Records from a data source:

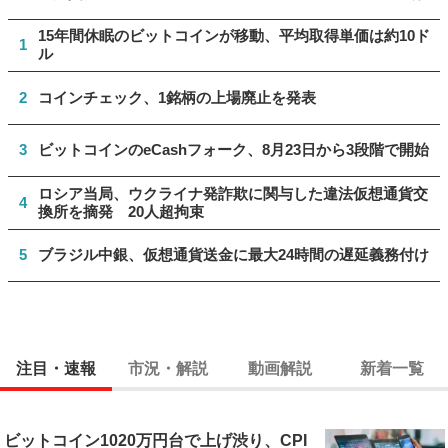
15年間休眠のビットコインが移動、平均取得単価は約10ド
1
ル
2
コインチェック、1銘柄の上場廃止を発表
3
ビットコインのeCashフォーク、8月23日から3段階で開始
ロシア当局、ウクライナ発詐欺に関与した違法仮想通貨交
4
換所を摘発 20人超拘束
5
ブラジル中銀、仮想通貨送金に最大24時間の遅延義務付け
注目・速報
市況・解説
動画解説
新着一覧
ビットコイン1020万円台で上げ渋り、CPI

TASK BRIEF:
Could you retype every record exactly, leaving the pictures out?

SOLUTION:
15年間休眠のビットコインが移動、平均取得単価は約10ド
1
ル
2
コインチェック、1銘柄の上場廃止を発表
3
ビットコインのeCashフォーク、8月23日から3段階で開始
ロシア当局、ウクライナ発詐欺に関与した違法仮想通貨交
4
換所を摘発 20人超拘束
5
ブラジル中銀、仮想通貨送金に最大24時間の遅延義務付け
注目・速報
市況・解説
動画解説
新着一覧
ビットコイン1020万円台で上げ渋り、CPI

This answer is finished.